Remember that, as code evolves, DAs change, creating different possible paths for the solver. An AB whose DAs support each other but don’t unduly widen the horizon would then create a robust path, resilient to small changes. In contrast, a member whose DAs only tangentially build on each other and that widen the horizon unnecessarily will be vulnerable, or even prone, to brittleness.
While the first impulse might be to limit the length of members, and this might help somewhat indirectly, note that the key consideration is whether the DAs in the AB build on each other robustly.
So how does Darum help?¶
Darum can be used to:
Analyze verification cost and brittleness at any AB granularity, e.g.:
Default verification mode: discover the costs and their stability for default, member-level ABs.

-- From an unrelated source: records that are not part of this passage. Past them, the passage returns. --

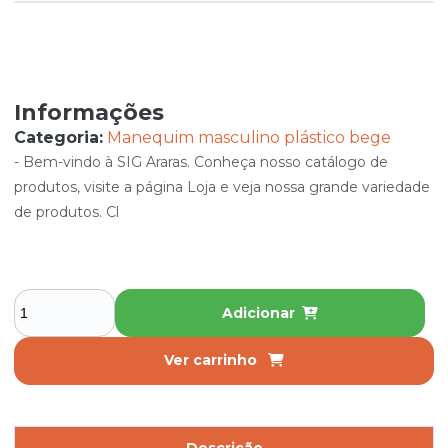
Informações
Categoria:
Manequim masculino plástico bege
- Bem-vindo à SIG Araras. Conheça nosso catálogo de
produtos, visite a página Loja e veja nossa grande variedade
de produtos. Cl
Adicionar
Ver carrinho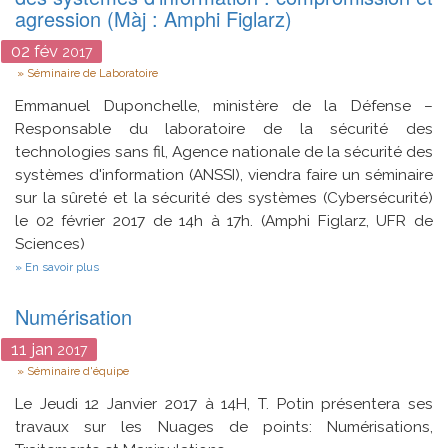
agression (Màj : Amphi Figlarz)
02
fév
2017
Type
Séminaire de Laboratoire
Emmanuel Duponchelle, ministère de la Défense –
Responsable du laboratoire de la sécurité des
technologies sans fil, Agence nationale de la sécurité des
systèmes d'information (ANSSI), viendra faire un séminaire
sur la sûreté et la sécurité des systèmes (Cybersécurité)
le 02 février 2017 de 14h à 17h. (Amphi Figlarz, UFR de
Sciences)
sur
En savoir plus
Compatibilité
électromagnétique
Numérisation
et
sécurité
des
11
jan
2017
systèmes
Type
Séminaire d'équipe
d’information
:
Le Jeudi 12 Janvier 2017 à 14H, T. Potin présentera ses
compromission
et
travaux sur
les Nuages de points: Numérisations,
agression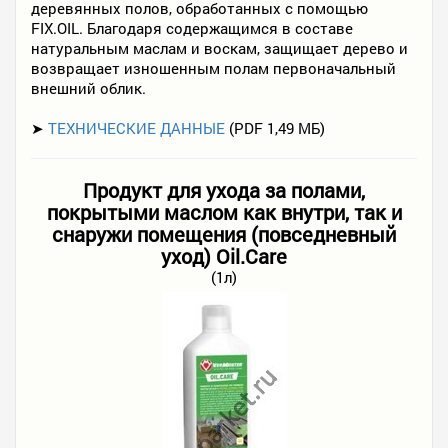
деревянных полов, обработанных с помощью
FIX.OIL. Благодаря содержащимся в составе
натуральным маслам и воскам, защищает дерево и
возвращает изношенным полам первоначальный
внешний облик.
➤
ТЕХНИЧЕСКИЕ ДАННЫЕ
(PDF 1,49 МБ)
Продукт для ухода за полами,
покрытыми маслом как внутри, так и
снаружи помещения (повседневный
уход) Oil.Care
(1л)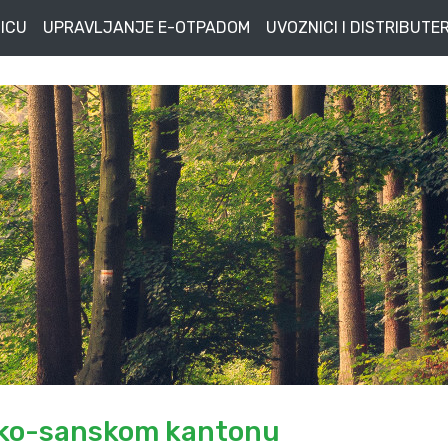
ICU
UPRAVLJANJE E-OTPADOM
UVOZNICI I DISTRIBUTER
sko-sanskom kantonu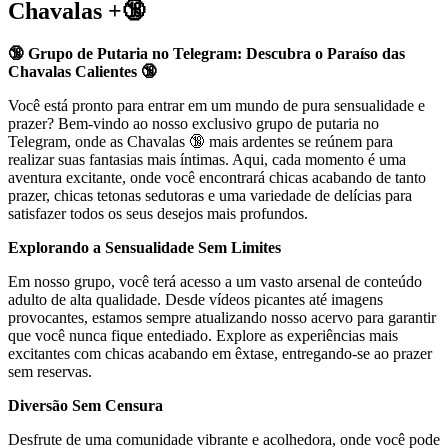
Chavalas +🔞
🔞 Grupo de Putaria no Telegram: Descubra o Paraíso das
Chavalas Calientes 🔞
Você está pronto para entrar em um mundo de pura sensualidade e
prazer? Bem-vindo ao nosso exclusivo grupo de putaria no
Telegram, onde as Chavalas 🔞 mais ardentes se reúnem para
realizar suas fantasias mais íntimas. Aqui, cada momento é uma
aventura excitante, onde você encontrará chicas acabando de tanto
prazer, chicas tetonas sedutoras e uma variedade de delícias para
satisfazer todos os seus desejos mais profundos.
Explorando a Sensualidade Sem Limites
Em nosso grupo, você terá acesso a um vasto arsenal de conteúdo
adulto de alta qualidade. Desde vídeos picantes até imagens
provocantes, estamos sempre atualizando nosso acervo para garantir
que você nunca fique entediado. Explore as experiências mais
excitantes com chicas acabando em êxtase, entregando-se ao prazer
sem reservas.
Diversão Sem Censura
Desfrute de uma comunidade vibrante e acolhedora, onde você pode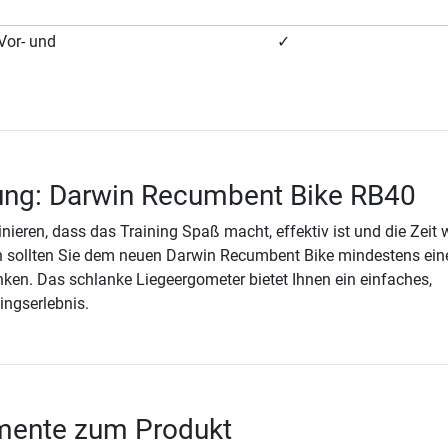
(Vor- und
✓
ung: Darwin Recumbent Bike RB40
nieren, dass das Training Spaß macht, effektiv ist und die Zeit 
n sollten Sie dem neuen Darwin Recumbent Bike mindestens ein
nken. Das schlanke Liegeergometer bietet Ihnen ein einfaches,
ingserlebnis.
ente zum Produkt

IA mode: discover what DAs are most likely to contribute to brittleness, and what “stabilization by pessimization” would look like.
Anything in between: various Dafny functionalities allow to limit the size of batches (
split_here
,isolate
, etc)
Compare verification cost and brittleness across AB granularities.
Knowing how the distribution of verification costs varies across different AB granularities can point to stabilization strategies.
When is a potential speedup a sign of trouble?¶
Empirically, we have observed:
In IA mode, individual AB speedups seem to either stay lower than 1.02 or grow abruptly.
In default mode, this seems to happen with individual speedups over 1.1.
Further research pending, this probably means that when the cost’s monomodal random distribution widens enough to cause those speedup values, it turns into a multimodal distribution – AKA brittleness.
Hence, speedup values over these should probably be considered a brittleness warning.